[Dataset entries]
--------------------------------
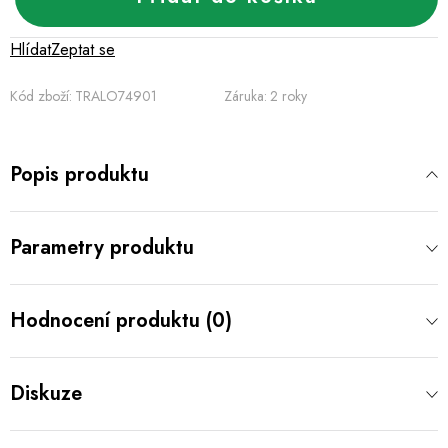
Hlídat
Zeptat se
Kód zboží:
TRALO74901
Záruka
:
2 roky
Popis produktu
Parametry produktu
Hodnocení produktu (0)
Diskuze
--------------------------------
- Exercise description -
What is needed is the number of lines in these entries that include the word "produktu"; please give it alone.

- Result below -
3